China’s factory activity expanded at a slightly faster pace in August, fuelled by rising infrastructure spending and improving global demand, a Reuters survey showed on Friday, as the Chinese economy continues to recover from the coronavirus crisis.
The official manufacturing Purchasing Manager’s Index (PMI) is expected to pick up moderately to 51.2 in August from July’s four-month high of 51.1, according to the median forecast of 16 economists polled by Reuters. A reading above 50 indicates an expansion in activity on a monthly basis.
China’s vast industrial sector is steadily returning to the levels seen before the pandemic paralysed huge swathes of the economy early this year. Pent-up demand, stimulus-driven infrastructure and surprisingly resilient exports have been the main drivers propelling the rebound, but private consumption is lagging as consumers remain cautious about spending.
Profits at China’s industrial firms last month grew at the fastest pace since June 2018, official data showed on Thursday.
“High frequency data such as blast furnace operating rates and crude steel daily output continued to climb in August, likely driven by rising infrastructure demand,” said Jiang Dongying, Shanghai-based analyst at CIB Research. “On foreign demand, the continued re-opening of overseas economies could help boost new export orders.”
UK-based industry consultancy Off-Highway Research said on Wednesday it now expects a 14% jump in China’s construction machinery sales due to government stimulus, having previously said it would dip 8% before COVID-19.
With infrastructure and property investment set to drive growth for the rest of the year, investment Bank HSBC this week raised its forecast for China’s 2020 GDP growth to 2.4% from 1.7%.
“With an uneven recovery and uncertain global growth, Beijing is focusing on reflating the domestic economy,” Qu Hongbin, chief China economist at HBSC, said in an article on Wednesday.

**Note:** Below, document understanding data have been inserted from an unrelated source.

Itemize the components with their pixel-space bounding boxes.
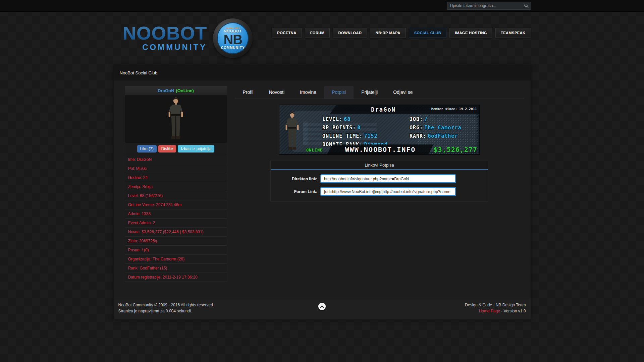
stat-online-time: OnLine Vreme: 297d 23č 46m xyxy=(125,200,227,209)
tab-potpisi[interactable]: Potpisi xyxy=(324,86,354,99)
footer-design-credit: Design & Code - NB Design Team xyxy=(465,302,526,308)
logo-badge: noobot.INFO NOOBOT NB COMMUNITY xyxy=(213,18,253,58)
search-icon[interactable] xyxy=(524,3,529,8)
remove-friend-button[interactable]: Izbaci iz prijatelja xyxy=(178,145,214,153)
nav-item-social-club[interactable]: SOCIAL CLUB xyxy=(409,28,446,38)
like-button[interactable]: Like (7) xyxy=(137,145,157,153)
footer-home-link[interactable]: Home Page xyxy=(479,309,500,313)
stat-registration-date: Datum registracije: 2011-2-19 17:36:20 xyxy=(125,273,227,282)
sig-rp-points-value: 0 xyxy=(357,125,361,131)
page-wrapper: NooBot Social Club DraGoN (OnLine) xyxy=(113,65,531,320)
signature-site-band: WWW.NOOBOT.INFO xyxy=(327,144,434,154)
forum-link-input[interactable] xyxy=(320,187,456,196)
stat-gold: Zlato: 2069725g xyxy=(125,237,227,246)
stat-money: Novac: $3,526,277 ($22,446 | $3,503,831) xyxy=(125,228,227,237)
direct-link-input[interactable] xyxy=(320,174,456,183)
sig-org-label: ORG: xyxy=(410,125,423,131)
sig-job-label: JOB: xyxy=(410,116,423,122)
badge-bottom-text: COMMUNITY xyxy=(221,46,245,50)
logo-wordmark: NOOBOT COMMUNITY xyxy=(123,24,207,51)
sig-org-value: The Camorra xyxy=(424,125,461,131)
signature-player-name: DraGoN xyxy=(330,106,437,113)
stat-age: Godine: 24 xyxy=(125,173,227,182)
nav-item-nbrp-mapa[interactable]: NB:RP MAPA xyxy=(370,28,406,38)
site-header: NOOBOT COMMUNITY noobot.INFO NOOBOT NB C… xyxy=(0,12,644,65)
signature-online-status: ONLINE xyxy=(306,148,323,153)
badge-initials: NB xyxy=(223,33,242,46)
stat-job: Posao: / (0) xyxy=(125,246,227,255)
nav-item-forum[interactable]: FORUM xyxy=(305,28,330,38)
sig-rp-points-label: RP POINTS: xyxy=(322,125,356,131)
profile-status: (OnLine) xyxy=(176,88,194,93)
links-panel-title: Linkovi Potpisa xyxy=(365,163,394,168)
stat-organization: Organizacija: The Camorra (28) xyxy=(125,255,227,264)
player-character-image xyxy=(165,97,186,141)
signature-banner: DraGoN Member since: 19.2.2011 LEVEL:68 … xyxy=(279,105,480,155)
nav-item-pocetna[interactable]: POČETNA xyxy=(272,28,302,38)
stat-rank: Rank: GodFather (15) xyxy=(125,264,227,273)
nav-item-teamspeak[interactable]: TEAMSPEAK xyxy=(495,28,531,38)
nav-item-download[interactable]: DOWNLOAD xyxy=(333,28,367,38)
forum-link-label: Forum Link: xyxy=(274,189,320,194)
signature-member-since: Member since: 19.2.2011 xyxy=(431,107,477,111)
sig-rank-value: GodFather xyxy=(428,133,458,139)
nav-item-image-hosting[interactable]: IMAGE HOSTING xyxy=(449,28,492,38)
tab-imovina[interactable]: Imovina xyxy=(292,86,324,99)
logo-title: NOOBOT xyxy=(123,24,207,43)
player-search[interactable] xyxy=(447,2,531,10)
signature-links-panel: Linkovi Potpisa Direktan link: Forum Lin… xyxy=(270,161,488,202)
signature-character-image xyxy=(283,112,302,153)
main-content: Profil Novosti Imovina Potpisi Prijatelj… xyxy=(235,86,524,202)
footer-version: - Version v1.0 xyxy=(500,309,526,313)
sig-level-label: LEVEL: xyxy=(322,116,342,122)
direct-link-label: Direktan link: xyxy=(274,177,320,181)
site-footer: NooBot Community © 2009 - 2016 All right… xyxy=(114,298,531,319)
footer-generation-time: Stranica je napravljena za 0.004 sekundi… xyxy=(118,308,213,314)
profile-sidebar: DraGoN (OnLine) xyxy=(125,86,227,282)
sig-rank-label: RANK: xyxy=(410,133,426,139)
main-navigation: POČETNA FORUM DOWNLOAD NB:RP MAPA SOCIAL… xyxy=(272,28,531,38)
scroll-to-top-button[interactable] xyxy=(318,303,326,310)
profile-tabs: Profil Novosti Imovina Potpisi Prijatelj… xyxy=(235,86,524,99)
profile-header: DraGoN (OnLine) xyxy=(125,86,227,96)
search-input[interactable] xyxy=(450,3,524,8)
links-panel-header: Linkovi Potpisa xyxy=(271,161,488,170)
dislike-button[interactable]: Dislike xyxy=(158,145,176,153)
profile-name: DraGoN xyxy=(158,88,174,93)
tab-odjavi-se[interactable]: Odjavi se xyxy=(385,86,420,99)
sig-level-value: 68 xyxy=(344,116,351,122)
profile-actions: Like (7) Dislike Izbaci iz prijatelja xyxy=(125,143,227,155)
footer-copyright: NooBot Community © 2009 - 2016 All right… xyxy=(118,302,213,308)
chevron-up-icon xyxy=(320,305,324,308)
sig-online-time-value: 7152 xyxy=(364,133,377,139)
logo[interactable]: NOOBOT COMMUNITY noobot.INFO NOOBOT NB C… xyxy=(123,19,253,58)
stat-admin: Admin: 1338 xyxy=(125,209,227,219)
stat-name: Ime: DraGoN xyxy=(125,155,227,164)
tab-novosti[interactable]: Novosti xyxy=(261,86,292,99)
signature-right-stats: JOB:/ ORG:The Camorra RANK:GodFather xyxy=(410,116,461,141)
stat-country: Zemlja: Srbija xyxy=(125,182,227,191)
tab-profil[interactable]: Profil xyxy=(235,86,261,99)
signature-title-band: DraGoN Member since: 19.2.2011 xyxy=(330,105,479,114)
signature-site-url: WWW.NOOBOT.INFO xyxy=(345,145,416,154)
breadcrumb: NooBot Social Club xyxy=(114,66,531,80)
sig-job-value: / xyxy=(424,116,428,122)
signature-money: $3,526,277 xyxy=(434,145,477,154)
tab-prijatelji[interactable]: Prijatelji xyxy=(354,86,385,99)
logo-subtitle: COMMUNITY xyxy=(123,43,207,51)
stat-gender: Pol: Muški xyxy=(125,164,227,173)
stat-level: Level: 68 (156/276) xyxy=(125,191,227,200)
stat-event-admin: Event Admin: 2 xyxy=(125,219,227,228)
breadcrumb-text: NooBot Social Club xyxy=(120,70,158,75)
profile-avatar xyxy=(125,96,227,143)
sig-online-time-label: ONLINE TIME: xyxy=(322,133,363,139)
top-bar xyxy=(0,0,644,12)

“We thus expect policy to remain supportive with further interest-rate reductions this year - a 25 basis-point cut in the average reserve-requirement ratio to 9.15% and the one-year loan prime rate trimmed by another 20 points to 3.65%.” The official PMI and its sister survey on the services sector will be released on Monday.
The Caixin manufacturing PMI will be published on Sept. 1, and analysts expect a reading of 52.7, easing from 52.8 in July. The Caixin services PMI survey will be out on Sept. 3.
Meanwhile, the Chinese stock market climbed on Friday, with blue-chip shares clocking their best week in four, as sentiment was supported by improving economic data and a slew of new listings.
The Shanghai Composite index closed up 1.6% at 3,403.81. The blue-chip CSI300 index jumped 2.4%. Stocks clung on to a momentum this week that was fuelled by upbeat data showing improving industrial profits and a surge in the start-up Chinext board.
The CSI300 rose 2.7% this week - its best in four - and Shanghai shares up 0.7% for the week, their best in three.
Historic reforms that saw relaxation in listing requirements and trading rules of the Shenzhen stock bourse, brought 18 companies to the start-up Chinext board this week.
The smaller Shenzhen index added almost 2%, ChiNext gained 2.6% while the tech-focused STAR50 fell 0.3%.
A surge in Chinext volumes and a rebound in earnings of companies in the Shanghai market aided investor sentiment this week, Morgan Stanley analysts said in a note.
They said second-quarter earnings season was more than half way through and Chinese firms had beaten estimates significantly, supporting their view that corporate earnings troughed in the first quarter and would stay on track for a recovery and achieve positive growth for 2020.
Founder Securities said investors should focus on individual stocks and not index-level volatility, and prepare for the listing of Ant Group, while China Central Securities recommended blue-chips that may pick up in a catch-up rally.
Ant Group, Alibaba’s fintech arm, filed for a dual listing this week in Hong Kong and on Shanghai’s Nasdaq-style STAR Market on Tuesday, which could be the world’s largest IPO.
The yuan was 0.38% stronger at 6.8681 per US dollar. About 27.13 billion shares were traded on the Shanghai exchange, more than the previous trading session’s 23.71 billion. The yuan strengthened to a near seven-month high on Friday, after the US Federal Reserve’s announced an aggressive new strategy to lift employment and increased tolerance for higher inflation, and was on track for its fifth weekly gain.